Upgrade to add your own logo

Monitoring Exascale Supercomputers With Tim Osborne | Current 2022

Monitoring Exascale Supercomputers With Tim Osborne | Current 2022

The Oak Ridge Leadership Computing Facility (OLCF), a US Department of Energy Office of Science user facility, provides world-class high-performance computing (HPC) resources for open science as well as world-class expertise in scientific computing. The OLCF operates 2 of the top 5 supercomputers in the world: Frontier and Summit. Our Kafka cluster was built in 2018 to stream data from Summit, a 200 Petaflop system with 4,000 compute nodes—but is the cluster ready for Exascale? The OLCF has recently delivered Frontier, the world's first exascale system, and we engineered a significant increase in streaming bandwidth and volume to serve its performance metrics, system events, utilization metrics, job metadata, and facilities monitoring. Data is indexed and served through an Elasticsearch cluster and provided in real time to Grafana dashboards.

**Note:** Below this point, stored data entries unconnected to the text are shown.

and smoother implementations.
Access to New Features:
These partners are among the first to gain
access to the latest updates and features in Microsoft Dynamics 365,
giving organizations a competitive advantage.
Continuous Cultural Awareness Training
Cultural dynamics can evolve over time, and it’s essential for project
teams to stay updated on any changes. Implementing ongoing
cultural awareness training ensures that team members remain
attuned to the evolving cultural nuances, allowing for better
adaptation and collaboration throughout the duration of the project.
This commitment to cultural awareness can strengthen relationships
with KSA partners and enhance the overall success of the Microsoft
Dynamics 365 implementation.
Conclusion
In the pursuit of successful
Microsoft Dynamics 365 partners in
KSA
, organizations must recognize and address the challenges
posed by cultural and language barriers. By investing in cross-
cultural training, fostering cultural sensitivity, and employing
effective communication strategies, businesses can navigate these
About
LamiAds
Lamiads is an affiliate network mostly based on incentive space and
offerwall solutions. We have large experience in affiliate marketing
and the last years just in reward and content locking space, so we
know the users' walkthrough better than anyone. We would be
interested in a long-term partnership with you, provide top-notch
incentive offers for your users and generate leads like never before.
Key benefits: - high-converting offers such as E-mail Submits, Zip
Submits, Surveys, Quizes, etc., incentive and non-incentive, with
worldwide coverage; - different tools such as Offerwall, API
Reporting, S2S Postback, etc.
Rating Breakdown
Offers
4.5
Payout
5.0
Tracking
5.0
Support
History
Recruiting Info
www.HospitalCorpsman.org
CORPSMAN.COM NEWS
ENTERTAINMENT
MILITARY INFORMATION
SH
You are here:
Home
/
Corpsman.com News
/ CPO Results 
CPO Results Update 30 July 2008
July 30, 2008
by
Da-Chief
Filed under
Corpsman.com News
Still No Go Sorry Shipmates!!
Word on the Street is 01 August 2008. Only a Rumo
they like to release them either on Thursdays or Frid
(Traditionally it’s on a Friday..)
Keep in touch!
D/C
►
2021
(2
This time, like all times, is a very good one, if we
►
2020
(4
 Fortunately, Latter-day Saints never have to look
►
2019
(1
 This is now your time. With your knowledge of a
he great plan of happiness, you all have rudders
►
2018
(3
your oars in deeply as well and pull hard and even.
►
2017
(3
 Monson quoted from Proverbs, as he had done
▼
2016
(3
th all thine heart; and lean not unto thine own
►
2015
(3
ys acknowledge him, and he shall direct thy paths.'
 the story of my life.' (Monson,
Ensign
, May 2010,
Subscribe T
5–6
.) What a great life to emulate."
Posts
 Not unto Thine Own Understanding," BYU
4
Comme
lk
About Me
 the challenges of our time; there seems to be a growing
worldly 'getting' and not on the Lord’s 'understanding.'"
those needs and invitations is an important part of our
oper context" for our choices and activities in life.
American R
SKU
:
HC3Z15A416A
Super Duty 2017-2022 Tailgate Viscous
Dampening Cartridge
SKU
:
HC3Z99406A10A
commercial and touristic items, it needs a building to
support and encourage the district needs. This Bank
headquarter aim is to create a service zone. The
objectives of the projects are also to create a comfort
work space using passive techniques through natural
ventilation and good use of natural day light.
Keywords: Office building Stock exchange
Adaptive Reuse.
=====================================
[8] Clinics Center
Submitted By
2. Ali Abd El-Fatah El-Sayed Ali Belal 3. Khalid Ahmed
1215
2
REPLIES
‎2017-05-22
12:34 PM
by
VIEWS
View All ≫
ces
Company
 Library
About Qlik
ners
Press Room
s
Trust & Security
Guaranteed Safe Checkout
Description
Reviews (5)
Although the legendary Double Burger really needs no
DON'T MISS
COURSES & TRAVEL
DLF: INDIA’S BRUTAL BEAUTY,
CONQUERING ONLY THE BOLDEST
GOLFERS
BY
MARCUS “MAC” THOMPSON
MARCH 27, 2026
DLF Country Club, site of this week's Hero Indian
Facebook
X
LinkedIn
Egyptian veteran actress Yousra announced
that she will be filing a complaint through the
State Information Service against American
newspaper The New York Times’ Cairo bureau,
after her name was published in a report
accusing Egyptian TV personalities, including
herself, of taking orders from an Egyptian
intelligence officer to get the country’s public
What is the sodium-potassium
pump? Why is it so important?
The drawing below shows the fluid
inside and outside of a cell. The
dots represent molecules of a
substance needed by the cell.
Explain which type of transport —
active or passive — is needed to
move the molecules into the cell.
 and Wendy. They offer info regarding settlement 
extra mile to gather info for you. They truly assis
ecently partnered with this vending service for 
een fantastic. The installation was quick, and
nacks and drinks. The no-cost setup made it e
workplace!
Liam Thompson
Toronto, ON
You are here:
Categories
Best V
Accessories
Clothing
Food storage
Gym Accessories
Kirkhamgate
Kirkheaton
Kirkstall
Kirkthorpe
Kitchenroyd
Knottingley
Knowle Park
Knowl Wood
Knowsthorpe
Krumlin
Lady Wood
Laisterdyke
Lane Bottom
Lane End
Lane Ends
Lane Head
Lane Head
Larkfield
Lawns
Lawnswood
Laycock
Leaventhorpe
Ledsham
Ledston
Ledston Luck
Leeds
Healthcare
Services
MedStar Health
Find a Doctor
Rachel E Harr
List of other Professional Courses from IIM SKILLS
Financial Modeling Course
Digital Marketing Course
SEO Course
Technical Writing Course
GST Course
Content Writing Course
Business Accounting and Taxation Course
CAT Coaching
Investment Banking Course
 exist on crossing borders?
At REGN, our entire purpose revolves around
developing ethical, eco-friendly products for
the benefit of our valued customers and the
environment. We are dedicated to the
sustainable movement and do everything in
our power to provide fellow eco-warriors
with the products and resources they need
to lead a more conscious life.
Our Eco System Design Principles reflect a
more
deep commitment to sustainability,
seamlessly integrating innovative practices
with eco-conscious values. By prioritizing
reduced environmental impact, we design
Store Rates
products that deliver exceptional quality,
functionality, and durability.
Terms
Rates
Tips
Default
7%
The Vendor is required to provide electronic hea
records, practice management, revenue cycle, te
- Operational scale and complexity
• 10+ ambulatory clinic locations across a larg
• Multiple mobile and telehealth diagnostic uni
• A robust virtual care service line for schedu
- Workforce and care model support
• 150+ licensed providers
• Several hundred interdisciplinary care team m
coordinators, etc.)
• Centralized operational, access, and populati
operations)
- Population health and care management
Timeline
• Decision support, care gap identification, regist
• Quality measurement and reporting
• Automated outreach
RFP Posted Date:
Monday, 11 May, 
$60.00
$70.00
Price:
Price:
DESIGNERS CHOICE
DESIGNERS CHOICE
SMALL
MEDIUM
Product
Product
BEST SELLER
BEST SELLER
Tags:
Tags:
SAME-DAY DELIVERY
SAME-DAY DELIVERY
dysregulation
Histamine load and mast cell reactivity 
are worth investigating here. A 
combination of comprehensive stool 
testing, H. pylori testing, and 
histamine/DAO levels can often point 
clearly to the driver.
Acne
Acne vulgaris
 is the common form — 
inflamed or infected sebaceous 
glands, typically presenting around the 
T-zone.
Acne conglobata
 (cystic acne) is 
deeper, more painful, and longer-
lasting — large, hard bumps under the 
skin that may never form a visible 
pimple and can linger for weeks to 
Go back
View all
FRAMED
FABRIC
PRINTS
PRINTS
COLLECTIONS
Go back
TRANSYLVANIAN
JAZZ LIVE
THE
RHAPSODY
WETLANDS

In this talk we will discuss scaling and planning a system to meet the streaming demands of the world’s only exascale and most energy efficient supercomputer. Tune in to learn more about HPC and how streaming fits in to monitoring large-scale systems. We will discuss aggregating data from many clusters into a central streaming system, shedding technical debt by pivoting to Confluent Operator on Kubernetes, and how we use real-time data to optimize supercomputer performance.